**WHAT YOU ARE ASKED TO DO**
No pictures belong in the answer. Repeat all the entries exactly.

**ENTRIES SHOWN**
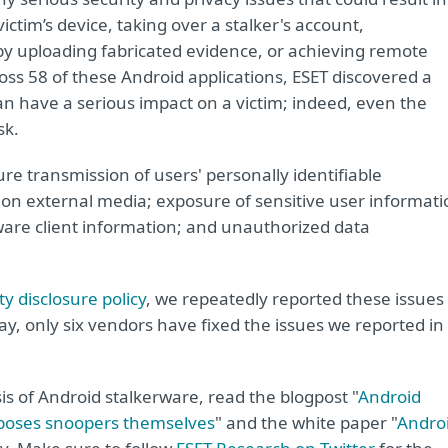
victim’s device, taking over a stalker's account,
m by uploading fabricated evidence, or achieving remote
ss 58 of these Android applications, ESET discovered a
can have a serious impact on a victim; indeed, even the
sk.
e transmission of users' personally identifiable
 on external media; exposure of sensitive user informati
rware client information; and unauthorized data
y disclosure policy
, we repeatedly reported these issues
ay, only six vendors have fixed the issues we reported in
is of Android stalkerware, read the blogpost "
Android
xposes snoopers themselves
" and the white paper "
Andro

**EXPECTED ANSWER**
victim’s device, taking over a stalker's account,
m by uploading fabricated evidence, or achieving remote
ss 58 of these Android applications, ESET discovered a
can have a serious impact on a victim; indeed, even the
sk.
e transmission of users' personally identifiable
 on external media; exposure of sensitive user informati
rware client information; and unauthorized data
y disclosure policy
, we repeatedly reported these issues
ay, only six vendors have fixed the issues we reported in
is of Android stalkerware, read the blogpost "
Android
xposes snoopers themselves
" and the white paper "
Andro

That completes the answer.